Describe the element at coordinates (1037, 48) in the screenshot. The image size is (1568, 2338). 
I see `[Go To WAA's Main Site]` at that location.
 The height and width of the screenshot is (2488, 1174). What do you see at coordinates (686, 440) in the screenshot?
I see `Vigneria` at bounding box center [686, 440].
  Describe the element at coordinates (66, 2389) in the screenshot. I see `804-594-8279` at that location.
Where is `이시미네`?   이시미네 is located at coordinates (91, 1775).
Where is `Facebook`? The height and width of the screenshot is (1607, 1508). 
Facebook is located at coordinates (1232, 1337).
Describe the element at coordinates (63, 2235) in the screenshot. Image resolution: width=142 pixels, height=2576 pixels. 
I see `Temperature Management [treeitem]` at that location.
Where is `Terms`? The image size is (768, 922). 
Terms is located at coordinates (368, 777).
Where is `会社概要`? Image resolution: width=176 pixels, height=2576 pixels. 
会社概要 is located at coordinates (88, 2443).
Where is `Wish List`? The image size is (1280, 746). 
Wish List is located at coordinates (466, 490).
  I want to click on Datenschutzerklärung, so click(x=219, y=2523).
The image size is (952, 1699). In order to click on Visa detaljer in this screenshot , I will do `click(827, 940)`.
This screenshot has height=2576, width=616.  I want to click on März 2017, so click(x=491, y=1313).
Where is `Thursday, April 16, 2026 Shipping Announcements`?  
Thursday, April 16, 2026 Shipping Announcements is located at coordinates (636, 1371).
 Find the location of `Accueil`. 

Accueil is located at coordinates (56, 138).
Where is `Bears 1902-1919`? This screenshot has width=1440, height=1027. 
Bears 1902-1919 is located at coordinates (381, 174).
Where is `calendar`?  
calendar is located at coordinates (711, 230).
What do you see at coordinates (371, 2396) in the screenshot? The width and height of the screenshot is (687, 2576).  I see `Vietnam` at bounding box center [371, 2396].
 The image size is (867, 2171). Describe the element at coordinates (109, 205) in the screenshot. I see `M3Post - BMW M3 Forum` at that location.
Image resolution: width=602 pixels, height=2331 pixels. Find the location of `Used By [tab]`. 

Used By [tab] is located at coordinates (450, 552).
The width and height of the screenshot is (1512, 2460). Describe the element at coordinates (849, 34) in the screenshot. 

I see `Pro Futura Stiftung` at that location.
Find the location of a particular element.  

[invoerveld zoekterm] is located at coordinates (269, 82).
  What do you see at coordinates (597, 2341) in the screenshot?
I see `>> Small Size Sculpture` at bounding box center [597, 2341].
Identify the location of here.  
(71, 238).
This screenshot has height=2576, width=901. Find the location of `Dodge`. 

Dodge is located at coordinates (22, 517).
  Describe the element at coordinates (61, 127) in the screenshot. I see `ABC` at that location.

(Task goal) Beginning with the line that contains "Find the location of a particular element.", repeat every line through the end of the records and nothing more.

(Answer for this exercise)
Find the location of a particular element.  

[invoerveld zoekterm] is located at coordinates (269, 82).
  What do you see at coordinates (597, 2341) in the screenshot?
I see `>> Small Size Sculpture` at bounding box center [597, 2341].
Identify the location of here.  
(71, 238).
This screenshot has height=2576, width=901. Find the location of `Dodge`. 

Dodge is located at coordinates (22, 517).
  Describe the element at coordinates (61, 127) in the screenshot. I see `ABC` at that location.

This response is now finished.